Fluctuating temperature (within 2-3c in this tank which has a mean average of 22c)

Something else?

It's a mystery to me at the moment.

Bg


----------



## dino21 (24 Dec 2020)

Hi,
What is your water conditioner ? and what is your tap water TDS before you add the conditioner ?
Could it be that when introduced to the tank the condtioner is still active and able to bind up things that could affect your tanks TDS.
Have you any livestock in the tank  which normally increase the TDS ?


----------



## Big G (24 Dec 2020)

dino21 said:


> Hi,
> What is your water conditioner ? and what is your tap water TDS before you add the conditioner ?
> Could it be that when introduced to the tank the condtioner is still active and able to bind up things that could affect your tanks TDS.
> Have you any livestock in the tank  which normally increase the TDS ?
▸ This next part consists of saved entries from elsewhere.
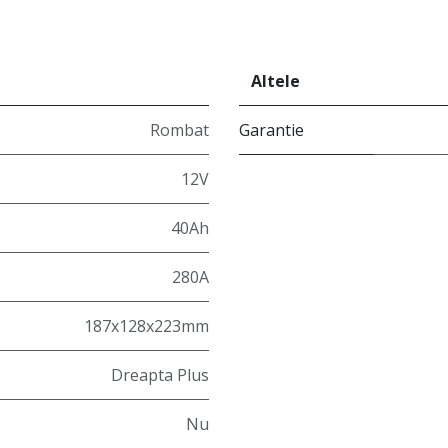
Altele
Rombat
Garantie
12V
40Ah
280A
187x128x223mm
Dreapta Plus
Nu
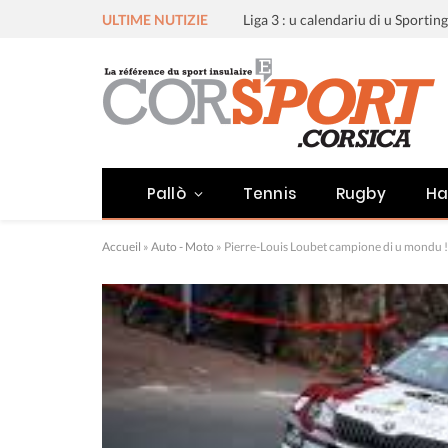
ULTIME NUTIZIE
Pallò
Tennis
Rugby
Ha
Accueil
»
Auto - Moto
»
Pierre-Louis Loubet campione di u mondu !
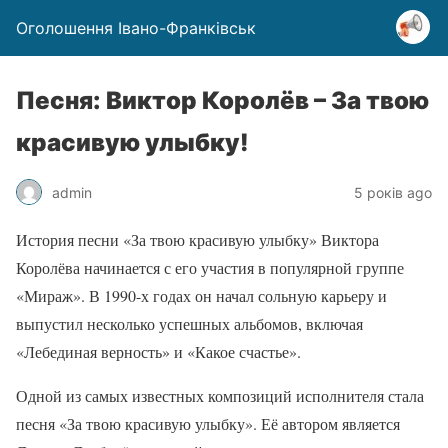
Оголошення Івано-Франківськ
Песня: Виктор Королёв – За твою
красивую улыбку!
admin
5 років ago
История песни «За твою красивую улыбку» Виктора
Королёва начинается с его участия в популярной группе
«Мираж». В 1990-х годах он начал сольную карьеру и
выпустил несколько успешных альбомов, включая
«Лебединая верность» и «Какое счастье».
Одной из самых известных композиций исполнителя стала
песня «За твою красивую улыбку». Её автором является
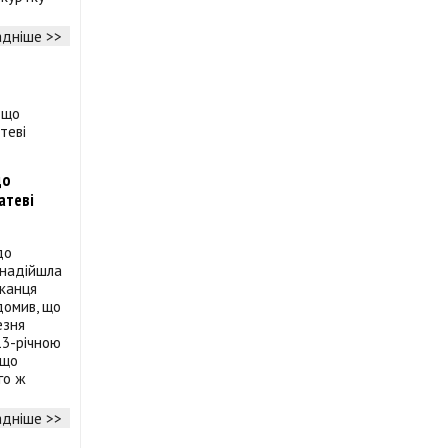
дніше >>
що
атеві
до
 надійшла
шканця
ідомив, що
езня
13-річною
 що
го ж
дніше >>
That's an excellent thought. Thank you.
I'll run some tests on non-conditioned tap water, freshly conditioned and matured conditioned after say a few days to a week.

Nerites and colony of Neocaradina. Maybe drawing in stuff for chitin development etc?

Expect it would be very marginal but it's a small tank, perhaps combined with affects of a recent shift to smaller water changes. Don't know if would impact DOC rate too and if that would affect TDS. Might explain some of the older leaf degeneration. I've felt less need to syphon as much everything appeared to be pretty balanced.
I have a small but persistant green hair algae issue. Maybe that's pulling in minerals, even faster than the plants?

DW's Frogbit index suggests ferts are sufficient.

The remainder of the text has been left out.